1902 Encyclopedia > William Shakespeare > Shakespeare's Country: The History of Warwickshire

William Shakespeare
(Part 5)




SHAKESPEARE'S COUNTRY (cont.)

The History of Warwickshire.


On the historical side Warwickshire has points of interest as striking and distinctive as its physical features. During the Roman occupation of the country it was, as we have seen, the site of several central Roman stations, of which, besides those already noticed, the fortified camps of Tripontium and Praesidium on the line of the Avon were the most important. A Roman road crossed the Avon at Stratford, and radiating north and south soon reached some of the larger Roman towns of the west, such as Uriconium and Corinium. Between these towns were country villas or mansions, many of them being, like that at Woodchester, "magnificent palaces covering as much ground as a whole town." The entire district must in this way have been powerfully affected by the higher forms of social life and material splendour which the wealthier provincials had introduced. The immediate effect of this Roman influence on the native populations was, as we know, to divide them into opposed groups whose conflicts helped directly to produce the disastrous results which followed the withdrawal of the Romans from the island.
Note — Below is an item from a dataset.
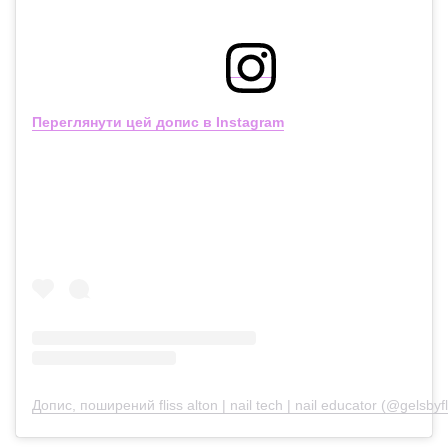
Переглянути цей допис в Instagram
Допис, поширений fliss alton | nail tech | nail educator (@gelsbyfl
But the more permanent and more important effect is probably to be traced in the far less obstinate resistance offered by the Celtic tribes of Mid Britain to the invading Angles from the north and Saxons from the south, by whom themselves and their district were eventually absorbed. Instead of the fierce conflicts and wrathful withdrawal or extermination of the conquered Britons which prevailed further east, and for a time perhaps further west also, the intervening tribes appear to have accepted the overlordship of their Teutonic neighbour and united with them in the cultivation and defence of their common territory.